Richard Spencer: White Supremacists Threaten Jewish Residents Of Alt-Right Leader’s Hometown

Richard Spencer, the leader of the alt-right movement in the United States, is no stranger to controversy. As president of the National Policy Institute, a white nationalist think tank headquartered in Arlington, Virginia, Spencer has been accused of being a white supremacist and his group has been declared a hate group by the Southern Poverty Law Center. Spencer rejects those labels, but at least one group of white supremacists is coming to Spencer’s defense in a controversy that has been brewing in Spencer’s hometown of Whitefish, Montana, revolving around Spencer’s parents and a local community group in Whitefish called Love Lives Here.

Whitefish, Montana, hometown of alt-right leader Richard Spencer. By Royalbroil (Own work) [CC BY-SA 3.0], via Wikimedia Commons

According to Daily Inter Lake, Richard Spencer’s parents, Sherry and Rand Spencer, own a commercial building in Whitefish’s historic Railway district that rents to local retailers and features vacation rentals on its upper floors. In the past few weeks, Sherry Spencer claims she’s been receiving threats of protests which would disrupt the businesses that rent space in her building. A local realtor named Tanya Gersh said she contacted Sherry Spencer in hopes to mediate and prevent the protests and as a result, Spencer said she was going to sell the building. Gersh posted a message stating this on her Facebook page. This was followed by a post by Sherry Spencer on Medium entitled “Does Love Really Live Here?” in which Spencer alleges bullying verging on extortion by Gersh and the Love Lives Here group which she describes in rather pointed words.

“Gersh followed up on her conditions in a number of emails which I’ve just made public. She even shamelessly suggested that she act as my realtor! In other words, she and the local ‘human rights’ organizations appeared to seek financial benefit from threats of protests and reputation damage. The same day Gersh first contacted me, I received a sales offer, even though I had not expressed any intention to sell, nor had anything been publicized.”

“One renter reported to me that Gersh threatened her business with boycotts unless she moved. This renter also alleged that Gersh called her ‘collateral damage.’ As the manager of the property, I employ a number of local maids and other maintenance personnel, who would lose their jobs if I were to sell. More ‘collateral damage,’ I guess.”

The post made waves around the alt-right internet after Richard Spencer posted a link to it on his Twitter feed, calling it a “heartbreaking testimony,” according to Daily Inter Lake, and characterizing the ordeal as a shakedown.

Richard Spencer alt-right leader

The predictable fallout from all of this has arrived in the form of a white supremacist website called The Daily Stormer, urging its readers to “take action” against Jewish residents of Whitefish who it lists by name and address and labels as guilty of harming the business of Richard Spencer’s mother, according to The Hill.
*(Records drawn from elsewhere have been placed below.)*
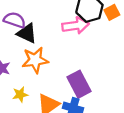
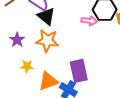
pink arrow: (76, 26) -> (89, 21), size x0.7

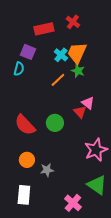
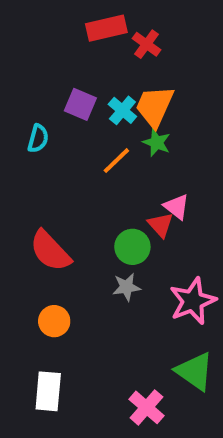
red rectangle: (44, 29) -> (106, 28), moved
purple square: (28, 52) -> (80, 104), moved
green circle: (55, 123) -> (132, 247), moved
gray star: (47, 170) -> (126, 287), moved

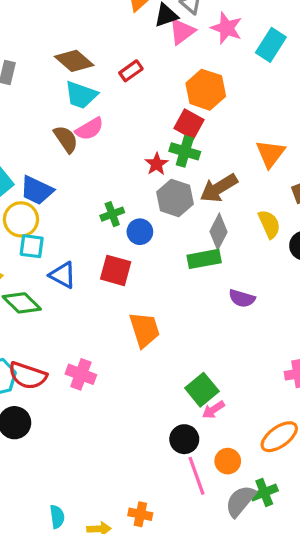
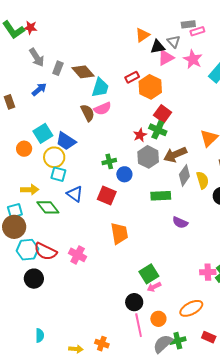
brown diamond: (74, 61) -> (83, 72), moved
orange hexagon: (206, 90) -> (150, 87), moved
cyan trapezoid: (81, 95) -> (100, 88), turned -100
gray diamond: (219, 232) -> (184, 175), moved
cyan semicircle: (57, 517) -> (40, 335), moved

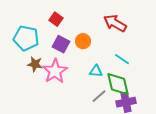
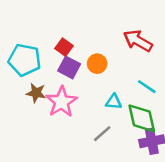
red square: (56, 19) -> (64, 47), moved
gray line: (99, 96) -> (102, 134), moved

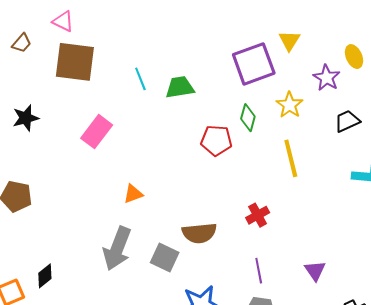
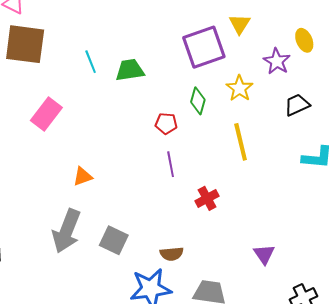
red pentagon: (216, 140) -> (166, 123), size x0.7
brown semicircle: (199, 233) -> (172, 254), moved, size x0.7
purple line: (259, 271) -> (171, 164), moved

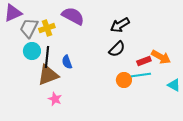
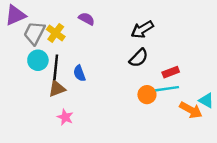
purple semicircle: (73, 16) -> (87, 19), size x0.6
yellow cross: (47, 28) -> (56, 33), turned -35
orange arrow: (161, 57) -> (191, 110), moved
brown triangle: (48, 75) -> (57, 89), size x0.7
“The Daily Stormer retaliated by posting personal information of Jewish residents of the town, calling them ‘sluts’ and ‘super-Jews.’ The list includes photos of people with Stars of David photoshopped on to their clothes.”

Isaac Newton’s third law of physics states that for every action there is an equal and opposite reaction. In a less obvious sense, the same can be applied to society. The problem is that reactions can not be as easily quantified in social interactions as they can in the realm of pure physics. Regardless of one’s opinion of Richard Spencer or his alt-right movement, someone’s family should never be targeted by a campaign of bullying and intimidation for the things a member of their family has said. There are better ways to challenge bad ideas. Similarly, it is completely disgusting that in 2016 a group of white supremacists is making thinly veiled enticements to violence on its website, regardless of how contemptible they find the methods of protest of those they are targeting. When these extremes of thought and behavior converge, we are skating on very thin ice as a society.